Eppure, in questo quadro tutt’altro che rassicurante, un segnale positivo è arrivato dalla Corte di Giustizia UE. Lo scorso aprile, l’Avvocato generale Richard de la Tour ha affermato che la sola designazione legislativa di un Paese come “sicuro” non può bastare: deve essere accompagnata da un controllo giurisdizionale approfondito, che verifichi anche la solidità delle fonti su cui si fonda tale valutazione. Una posizione che potrebbe porre un argine alla diffusione indiscriminata di liste di Paesi sicuri, riportando il principio di legalità al centro della politica migratoria europea e ponendo un impedimento parziale alla diffusione di rimpatri spregiudicati che contribuirebbero a creare ulteriori discrepanze nei meccanismi dei singoli Stati europei.

Un Patto a rischio squilibrio

Se l’obiettivo è mantenere in vita un sistema europeo comune d’asilo, il Patto non può essere sacrificato sull’altare dei rimpatri e dell’esternalizzazione. L’architettura europea del diritto d’asilo rischia di essere erosa proprio dall’interno, dalle deroghe e dalle eccezioni che gli Stati membri — con il tacito assenso della Commissione, o nonostante le minacce di provvedimenti poco convincenti — stanno moltiplicando.
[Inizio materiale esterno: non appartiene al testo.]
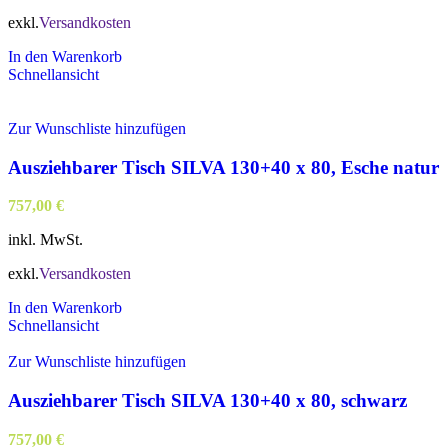
exkl.
Versandkosten
In den Warenkorb
Schnellansicht
Zur Wunschliste hinzufügen
Ausziehbarer Tisch SILVA 130+40 x 80, Esche natur
757,00
€
inkl. MwSt.
exkl.
Versandkosten
In den Warenkorb
Schnellansicht
Zur Wunschliste hinzufügen
Ausziehbarer Tisch SILVA 130+40 x 80, schwarz
757,00
€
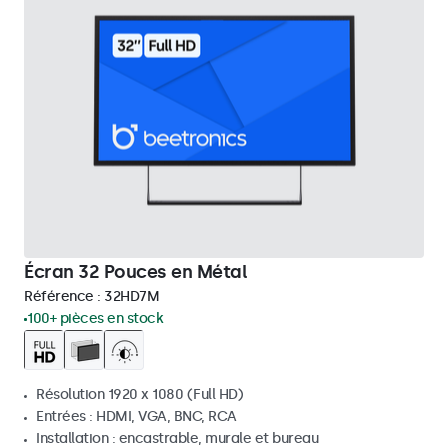
Écran 32 Pouces en Métal
Référence :
32HD7M
100+ pièces en stock
Résolution 1920 x 1080 (Full HD)
Entrées : HDMI, VGA, BNC, RCA
Installation : encastrable, murale et bureau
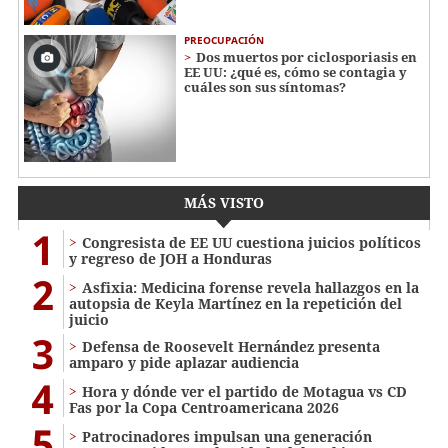
PREOCUPACIÓN
Dos muertos por ciclosporiasis en
EE UU: ¿qué es, cómo se contagia y
cuáles son sus síntomas?
MÁS VISTO
1
Congresista de EE UU cuestiona juicios políticos
y regreso de JOH a Honduras
2
Asfixia: Medicina forense revela hallazgos en la
autopsia de Keyla Martínez en la repetición del
juicio
3
Defensa de Roosevelt Hernández presenta
amparo y pide aplazar audiencia
4
Hora y dónde ver el partido de Motagua vs CD
Fas por la Copa Centroamericana 2026
5
Patrocinadores impulsan una generación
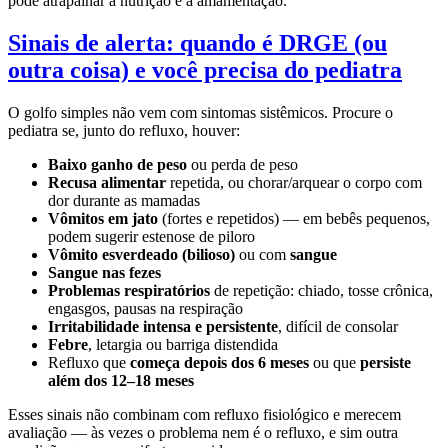
pode atrapalhar a nutrição e a amamentação.
Sinais de alerta: quando é DRGE (ou
outra coisa) e você precisa do pediatra
O golfo simples não vem com sintomas sistêmicos. Procure o
pediatra se, junto do refluxo, houver:
Baixo ganho de peso
ou perda de peso
Recusa alimentar
repetida, ou chorar/arquear o corpo com
dor durante as mamadas
Vômitos em jato
(fortes e repetidos) — em bebês pequenos,
podem sugerir estenose de piloro
Vômito esverdeado (bilioso)
ou com
sangue
Sangue nas fezes
Problemas respiratórios
de repetição: chiado, tosse crônica,
engasgos, pausas na respiração
Irritabilidade intensa e persistente
, difícil de consolar
Febre
, letargia ou barriga distendida
Refluxo que
começa depois dos 6 meses
ou que
persiste
além dos 12–18 meses
Esses sinais não combinam com refluxo fisiológico e merecem
avaliação — às vezes o problema nem é o refluxo, e sim outra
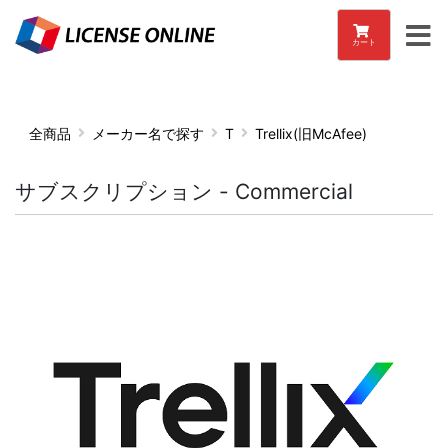
カート
全商品
メーカー名で探す
T
Trellix(旧McAfee)
サブスクリプション - Commercial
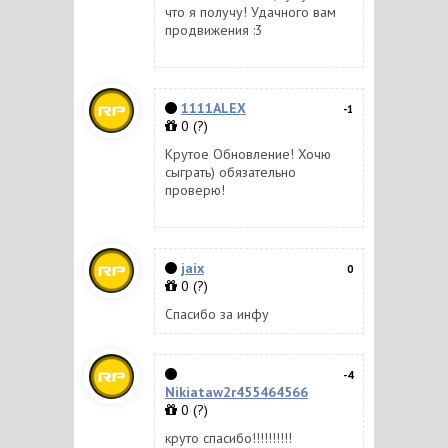
что я получу! Удачного вам
продвижения :3
1111ALEX
-1
0
(?)
Крутое Обновление! Хочю
сыграть) обязательно
проверю!
jaix
0
0
(?)
Спасибо за инфу
-4
Nikiataw2r455464566
0
(?)
круто спасибо!!!!!!!!!!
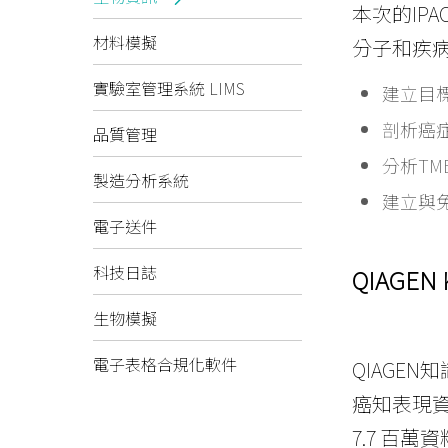
本次的IP
材料模擬
分子和疾
實驗室管理系統 LIMS
建立目標分
剖析癌
品質管理
分析T
製造分析系統
建立與
電子送件
科技日誌
QIAGEN K
生物模擬
電子表格合規化軟件
QIAGE
癌知表現資料
7.7 百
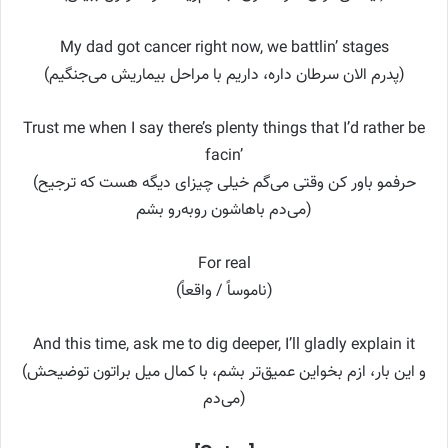
My dad got cancer right now, we battlin’ stages
(پدرم الان سرطان داره، داریم با مراحل بیماریش می‌جنگیم)
Trust me when I say there’s plenty things that I’d rather be
facin’
(حرفمو باور کن وقتی می‌گم خیلی چیزای دیگه هست که ترجیح
می‌دم باهاشون روبه‌رو بشم)
For real
(ناموساً / واقعاً)
And this time, ask me to dig deeper, I’ll gladly explain it
(و این بار، ازم بخواین عمیق‌تر بشم، با کمال میل براتون توضیحش
می‌دم)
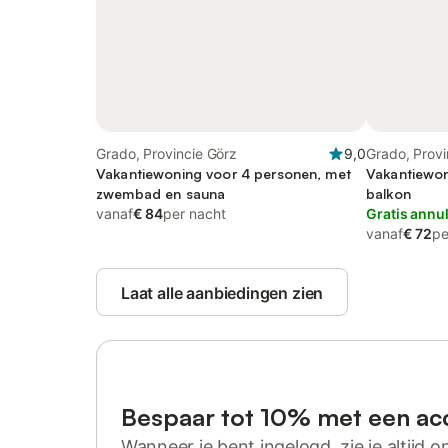
Grado, Provincie Görz
9,0
Grado, Provi
Vakantiewoning voor 4 personen, met
Vakantiewon
zwembad en sauna
balkon
vanaf
€ 84
per nacht
Gratis annu
vanaf
€ 72
pe
Laat alle aanbiedingen zien
Bespaar tot 10% met een ac
Wanneer je bent ingelogd, zie je altijd on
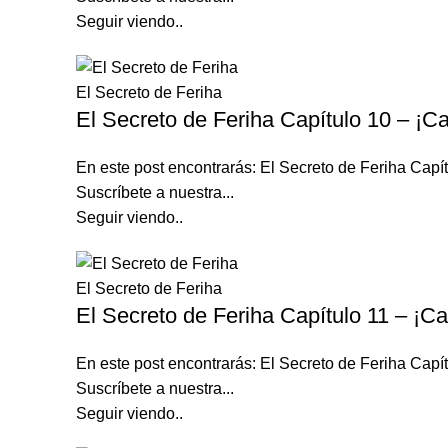
Seguir viendo..
El Secreto de Feriha
El Secreto de Feriha Capítulo 10 – ¡Ca
En este post encontrarás: El Secreto de Feriha Ca
Suscríbete a nuestra...
Seguir viendo..
El Secreto de Feriha
El Secreto de Feriha Capítulo 11 – ¡Ca
En este post encontrarás: El Secreto de Feriha Ca
Suscríbete a nuestra...
Seguir viendo..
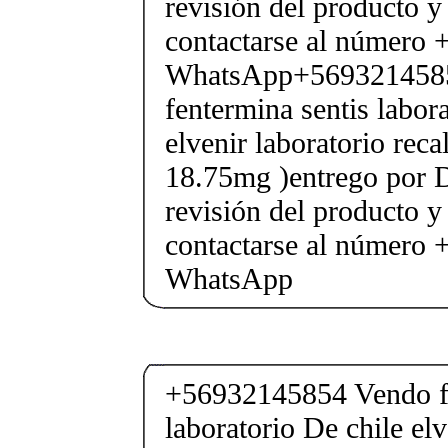
revisión del producto y
contactarse al número
WhatsApp+569321458
fentermina sentis labor
elvenir laboratorio rec
18.75mg )entrego por D
revisión del producto y
contactarse al número
WhatsApp
+56932145854 Vendo fe
laboratorio De chile elv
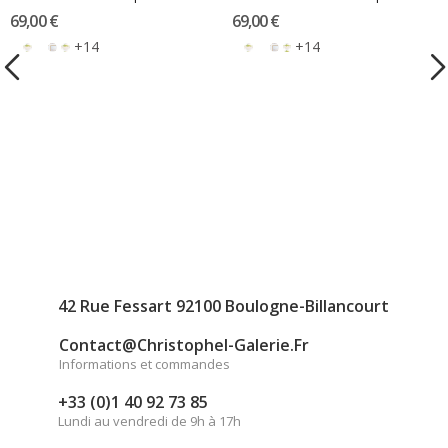
69,00 €
69,00 €
+14
+14
42 Rue Fessart 92100 Boulogne-Billancourt
Contact@christophel-Galerie.fr
Informations et commandes
+33 (0)1 40 92 73 85
Lundi au vendredi de 9h à 17h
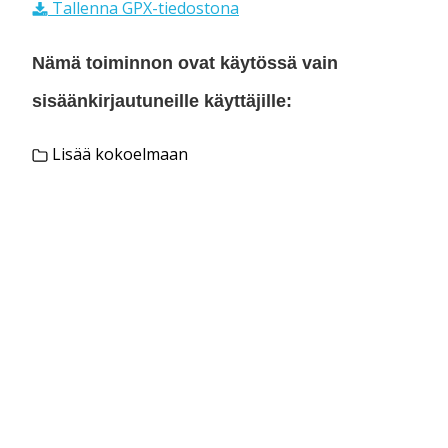
Tallenna GPX-tiedostona
Nämä toiminnon ovat käytössä vain
sisäänkirjautuneille käyttäjille:
Lisää kokoelmaan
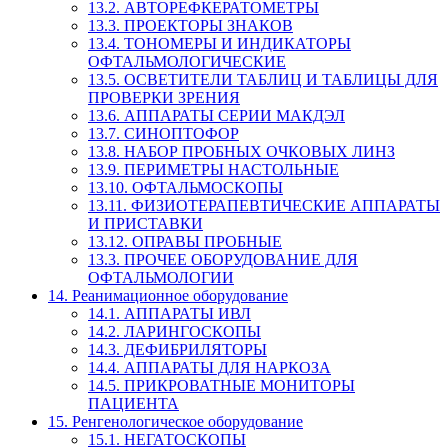
13.2. АВТОРЕФКЕРАТОМЕТРЫ
13.3. ПРОЕКТОРЫ ЗНАКОВ
13.4. ТОНОМЕРЫ И ИНДИКАТОРЫ
ОФТАЛЬМОЛОГИЧЕСКИЕ
13.5. ОСВЕТИТЕЛИ ТАБЛИЦ И ТАБЛИЦЫ ДЛЯ
ПРОВЕРКИ ЗРЕНИЯ
13.6. АППАРАТЫ СЕРИИ МАКДЭЛ
13.7. СИНОПТОФОР
13.8. НАБОР ПРОБНЫХ ОЧКОВЫХ ЛИНЗ
13.9. ПЕРИМЕТРЫ НАСТОЛЬНЫЕ
13.10. ОФТАЛЬМОСКОПЫ
13.11. ФИЗИОТЕРАПЕВТИЧЕСКИЕ АППАРАТЫ
И ПРИСТАВКИ
13.12. ОПРАВЫ ПРОБНЫЕ
13.3. ПРОЧЕЕ ОБОРУДОВАНИЕ ДЛЯ
ОФТАЛЬМОЛОГИИ
14. Реанимационное оборудование
14.1. АППАРАТЫ ИВЛ
14.2. ЛАРИНГОСКОПЫ
14.3. ДЕФИБРИЛЯТОРЫ
14.4. АППАРАТЫ ДЛЯ НАРКОЗА
14.5. ПРИКРОВАТНЫЕ МОНИТОРЫ
ПАЦИЕНТА
15. Ренгенологическое оборудование
15.1. НЕГАТОСКОПЫ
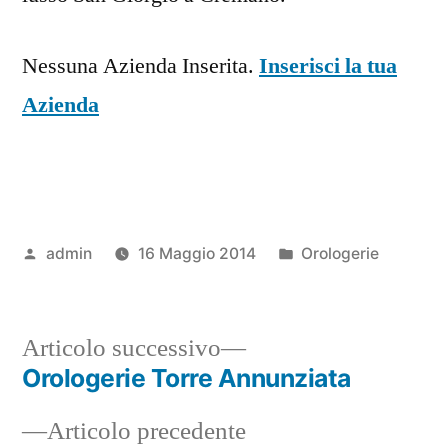
Nessuna Azienda Inserita.
Inserisci la tua
Azienda
Pubblicato
Pubblicato
admin
16 Maggio 2014
Orologerie
da
in
Articolo
Articolo successivo
successivo:
Orologerie Torre Annunziata
Navigazione
Articolo
Articolo precedente
articoli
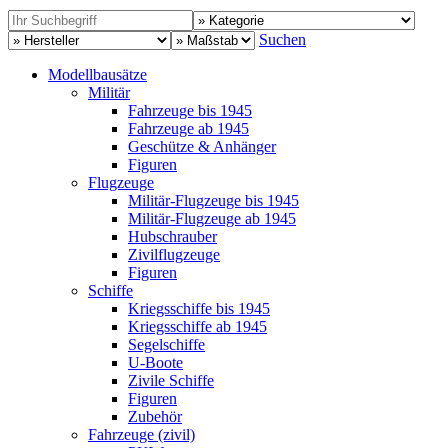
Suchen
Modellbausätze
Militär
Fahrzeuge bis 1945
Fahrzeuge ab 1945
Geschütze & Anhänger
Figuren
Flugzeuge
Militär-Flugzeuge bis 1945
Militär-Flugzeuge ab 1945
Hubschrauber
Zivilflugzeuge
Figuren
Schiffe
Kriegsschiffe bis 1945
Kriegsschiffe ab 1945
Segelschiffe
U-Boote
Zivile Schiffe
Figuren
Zubehör
Fahrzeuge (zivil)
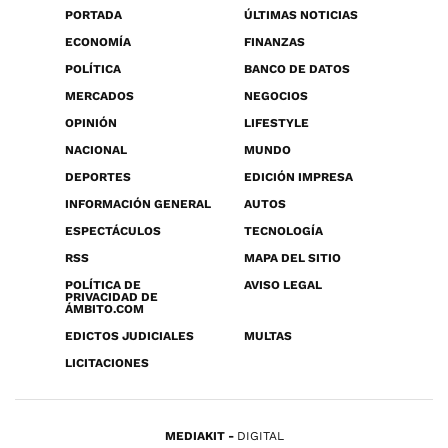
PORTADA
ÚLTIMAS NOTICIAS
ECONOMÍA
FINANZAS
POLÍTICA
BANCO DE DATOS
MERCADOS
NEGOCIOS
OPINIÓN
LIFESTYLE
NACIONAL
MUNDO
DEPORTES
EDICIÓN IMPRESA
INFORMACIÓN GENERAL
AUTOS
ESPECTÁCULOS
TECNOLOGÍA
RSS
MAPA DEL SITIO
POLÍTICA DE
AVISO LEGAL
PRIVACIDAD DE
ÁMBITO.COM
EDICTOS JUDICIALES
MULTAS
LICITACIONES
MEDIAKIT
DIGITAL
A questo punto è lecito chiedersi: che senso ha impegnare risorse, personale e tempo per costruire un sistema comune, se l’orientamento dominante è quello della detenzione sistematica, della velocizzazione a scapito delle garanzie, e della delega a Paesi terzi?

La risposta a questa domanda definirà non solo il futuro del Patto, ma anche quello dei valori su cui si fonda l’Unione Europea e il suo sistema d’asilo.